Comment by milesrout
18 days ago
If you ask peolle whether they're stressed of course they say they are. But they are objectively living in less stressful times than parents in the years in which young men were sent off to die in the trenches, but their younger siblings and young children still got better educations than kids are getting today. So maybe self-reported parental stress isn't actually the issue. Maybe we need to accept the issue is low standards at every level of education and teachers being unwilling to teach basic grammar, spelling, arithmetic, etc. because they are seen as "old fashioned"?
If the standards are high, and cohorts can't meet them because they are setup to fail, what will we do then? If we already don't have sufficient resources for folks to meet the bar at scale, there will be nothing for those who need help over the hurdle (remedial help), correct? It's not the fault of the fish when you ask it to climb a tree and it can't. Unreasonable expectations, and all that.

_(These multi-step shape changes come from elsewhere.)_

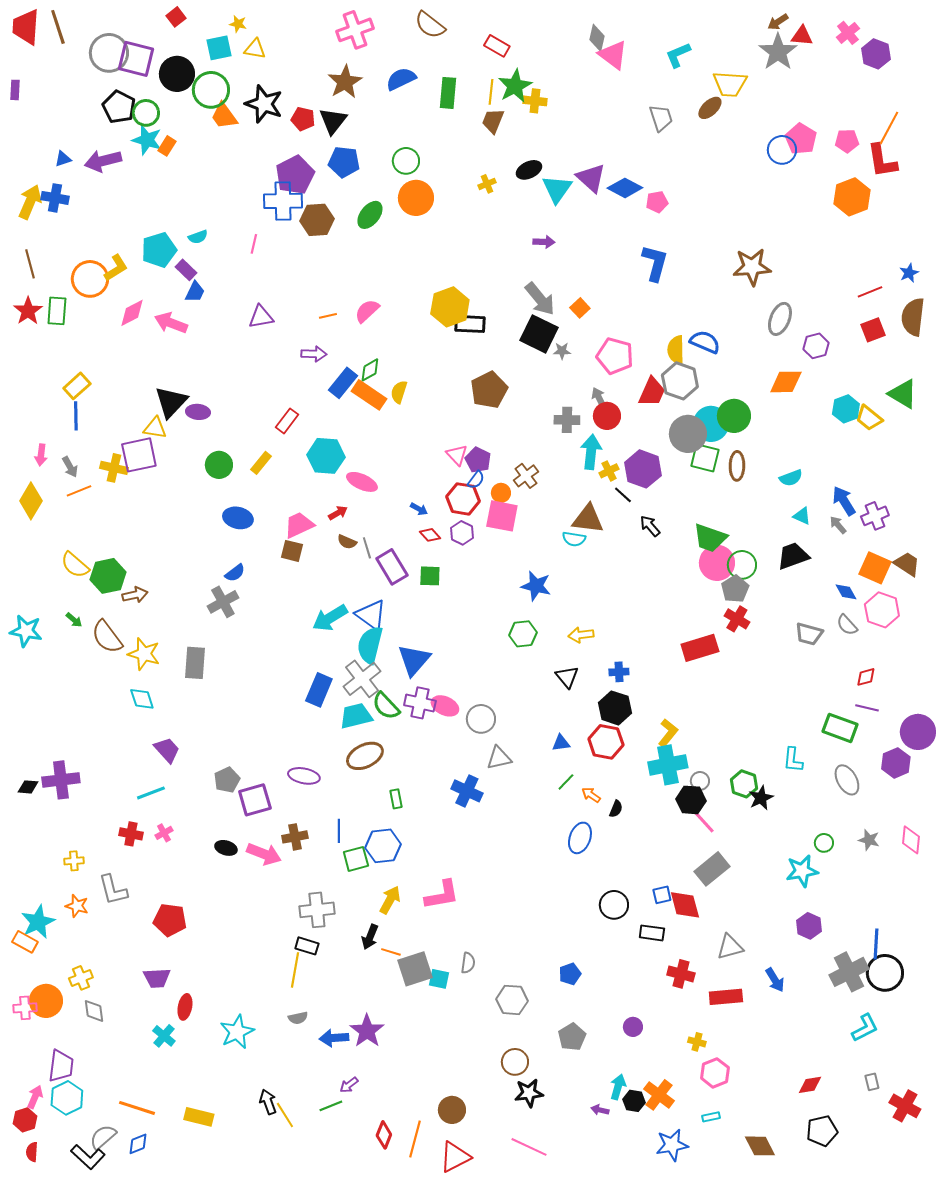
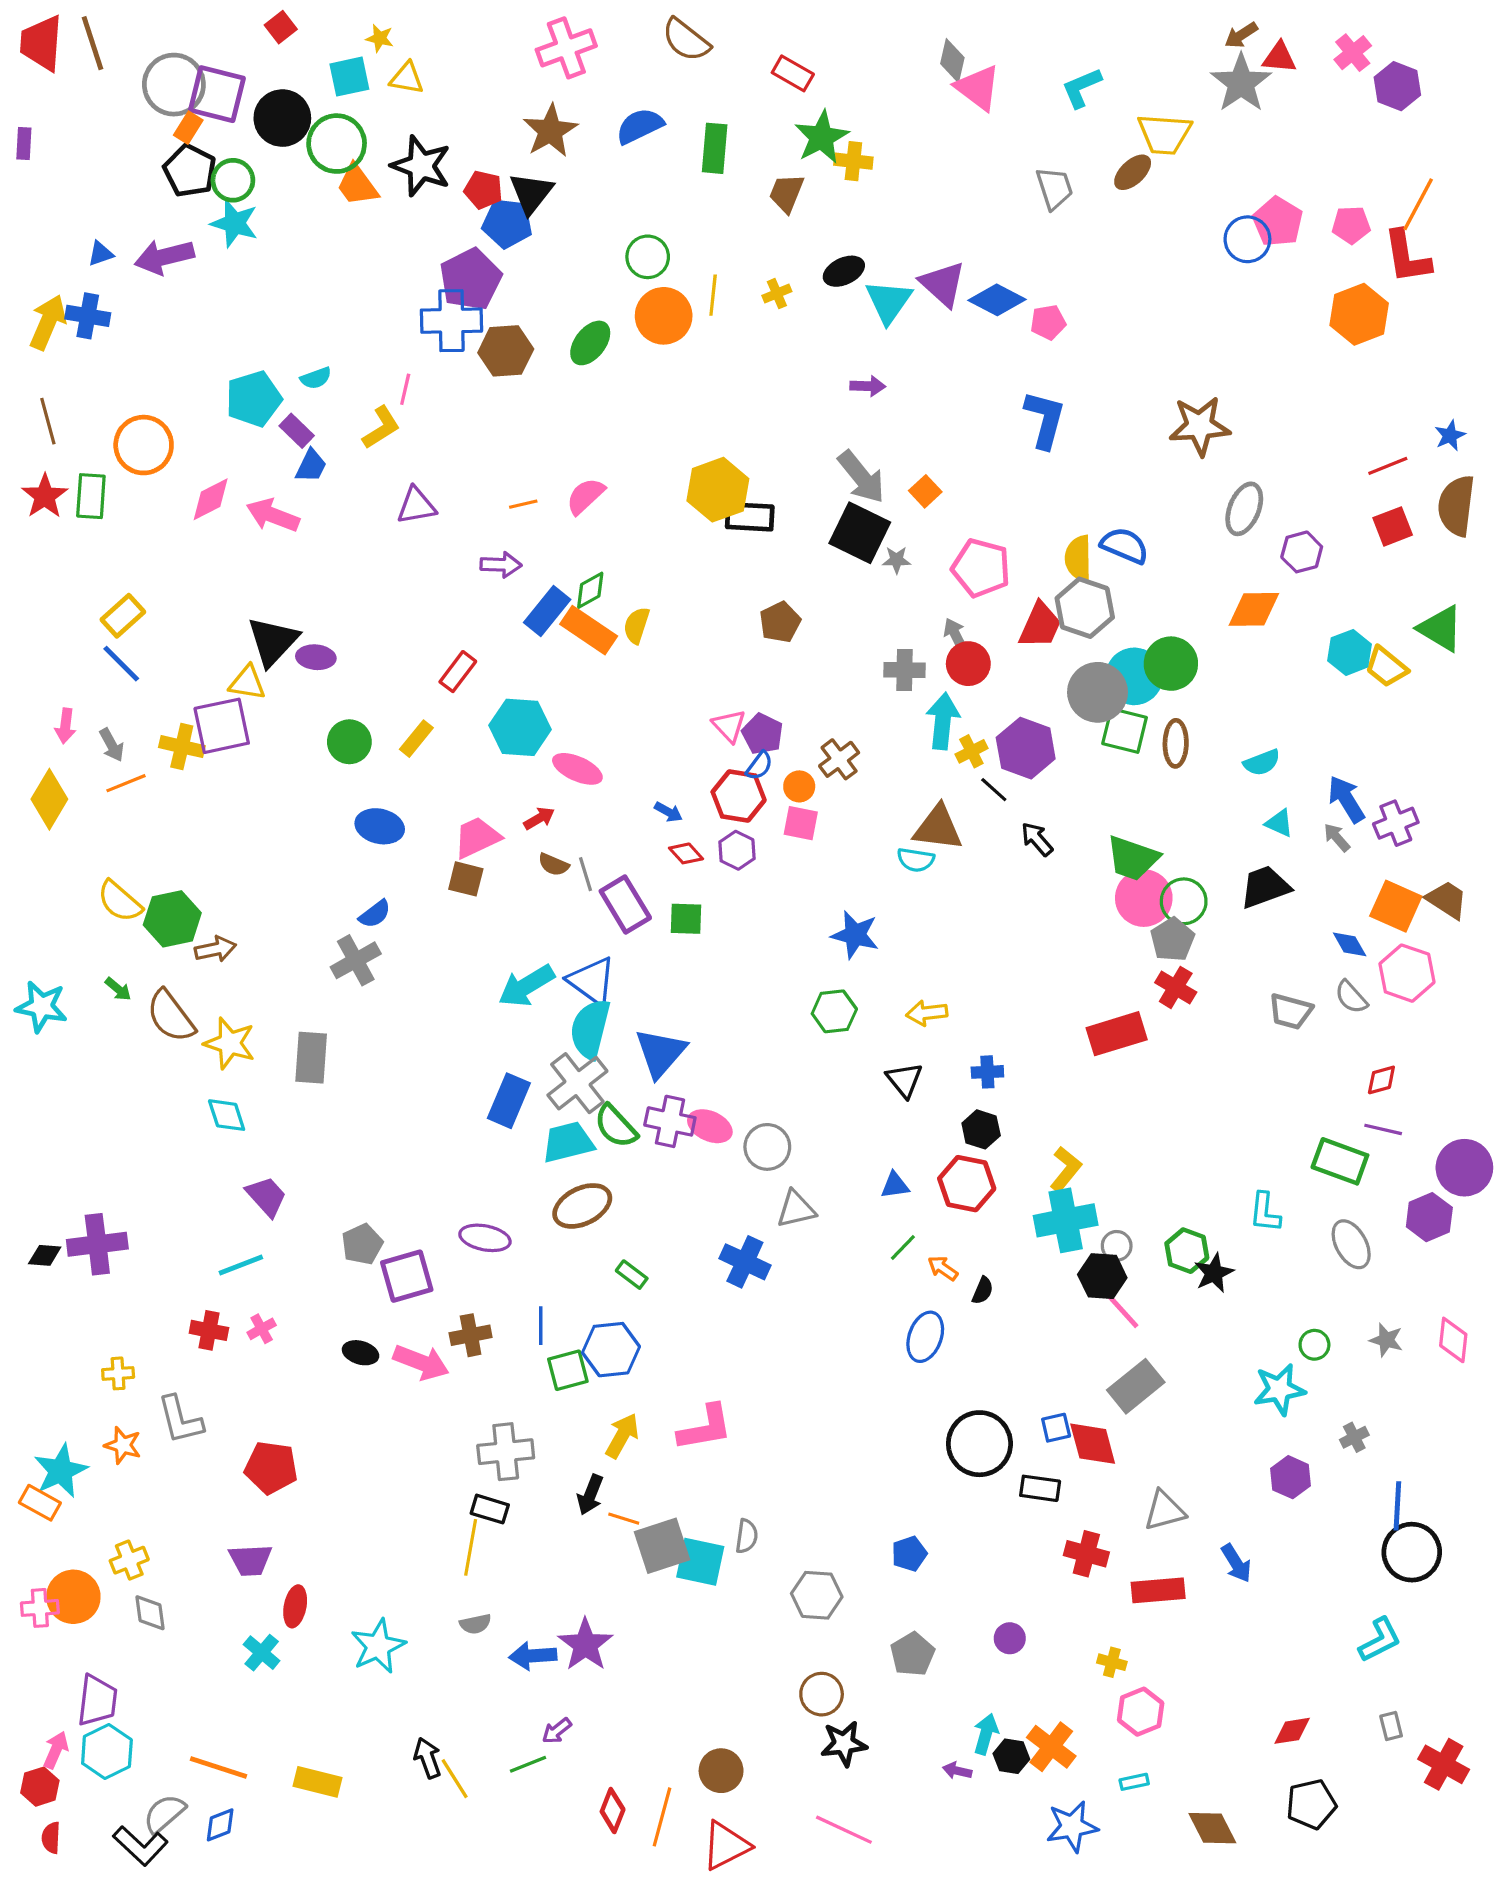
yellow line: (491, 92) -> (713, 295), moved
orange rectangle: (167, 146) -> (188, 128), moved
blue pentagon: (344, 162) -> (507, 223), moved
yellow L-shape: (116, 268) -> (381, 428), moved
brown pentagon: (489, 390) -> (780, 622), size x0.7
blue line: (76, 416) -> (121, 664), turned -44
pink square: (502, 516) -> (801, 823), size x0.7
black hexagon: (615, 708) -> (981, 1129), size x0.7
green rectangle: (396, 799) -> (632, 1275), turned -42
black circle: (614, 905) -> (979, 1444), size x1.4
gray cross: (849, 972) -> (1354, 1437), moved, size x0.5
cyan square: (439, 979) -> (700, 1562), size x1.5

I am fairly confident nothing is going to change (we are not going to suddenly enable parents more time to be involved parents [1], fund K-12 at appropriate levels (federal gov destroying education funding systems [2], etc) and the winning move is to convince young people to not have kids versus telling parents and students they aren't trying hard enough while we give them scant resources and support, based on all available information. Shades of the US parent version of the Kobayashi Maru or War Games ("The only winning move is not to play.").
If you think the problem is teachers or parents in a vacuum, you have not consumed enough data. These are systems problems.
[1] https://www.nytimes.com/interactive/2020/03/06/opinion/worki...
[2] https://usafacts.org/answers/what-percentage-of-public-schoo...
The people who lived through those times in the trenches tend to pass down their stress to their children if it's not adequately addressed first. Then they get told that because they have it better than their parents, their stress is irrelevant and they need to forge on regardless.
I think this is a multifaceted problem more complicated than just runaway stress, the state of education, or addictive technology. All of these systems feed back into each other to create a perfect storm.